Much of the criticism of WS, it seems to me, is coming from people who put a high value on golf courses being, or seeming to be, natural. If you value naturalness in a course, then arriving at a property through flatlands to find large, obviously artificial mounds greeting you, then however good the golf course itself, there will be, somewhere deep in your brain, the perception that it isn't 'real'. Few projects have enough land or cash (or ambition) to continue the shaping right to the edge of the property. At Sand GC in Sweden, a Hills/Forrest course I saw two years ago, there were some really interesting holes on the interior; but I couldn't get out of my mind the images we saw on arrival, huge mounds rising starkly from the flats. It was obviously imposed on the land, and that didn't help my view of the course.

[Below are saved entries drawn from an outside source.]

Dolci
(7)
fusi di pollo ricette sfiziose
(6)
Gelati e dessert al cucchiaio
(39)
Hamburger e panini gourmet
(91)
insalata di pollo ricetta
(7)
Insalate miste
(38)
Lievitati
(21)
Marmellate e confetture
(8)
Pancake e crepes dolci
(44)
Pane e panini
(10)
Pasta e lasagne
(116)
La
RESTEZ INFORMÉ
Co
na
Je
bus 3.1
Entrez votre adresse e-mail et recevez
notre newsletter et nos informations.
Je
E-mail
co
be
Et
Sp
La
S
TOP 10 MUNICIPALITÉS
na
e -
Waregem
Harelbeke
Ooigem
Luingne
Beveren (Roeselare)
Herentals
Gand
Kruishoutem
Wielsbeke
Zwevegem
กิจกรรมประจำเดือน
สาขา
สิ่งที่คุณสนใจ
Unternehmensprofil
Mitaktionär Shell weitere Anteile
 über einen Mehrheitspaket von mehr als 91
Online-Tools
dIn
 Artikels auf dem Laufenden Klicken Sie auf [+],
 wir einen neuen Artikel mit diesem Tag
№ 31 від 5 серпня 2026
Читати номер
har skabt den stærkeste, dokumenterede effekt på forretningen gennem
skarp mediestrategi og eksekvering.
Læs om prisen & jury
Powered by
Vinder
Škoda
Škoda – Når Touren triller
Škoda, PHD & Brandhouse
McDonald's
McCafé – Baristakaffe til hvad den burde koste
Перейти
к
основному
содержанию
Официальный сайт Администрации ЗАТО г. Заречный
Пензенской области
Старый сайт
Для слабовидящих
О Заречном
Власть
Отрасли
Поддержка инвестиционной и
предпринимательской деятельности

At the Castle course in St Andrews, which in general, I really like, when you get to the top of the property, you see the farmland that surrounds it, and again, it brings home to you the artificiality. One of the things that Mike Nuzzo did so well at Wolf Point was to blend the course into the surrounding land by toning down the shaping on the outside edges (for those who've been there, I'm thinking especially of the left side of the third hole), although the shaping at WP is on a much smaller scale anyway. Kingsbarns does the natural thing better than most, but the way the course is terraced into decks to ensure that every hole has a water view brings home the degree of unnaturalness that's there.
There is nothing wrong with artifice per se. But if you try to mimic nature, then you shouldn't be surprised if people comment on where you have and haven't succeeded in doing so.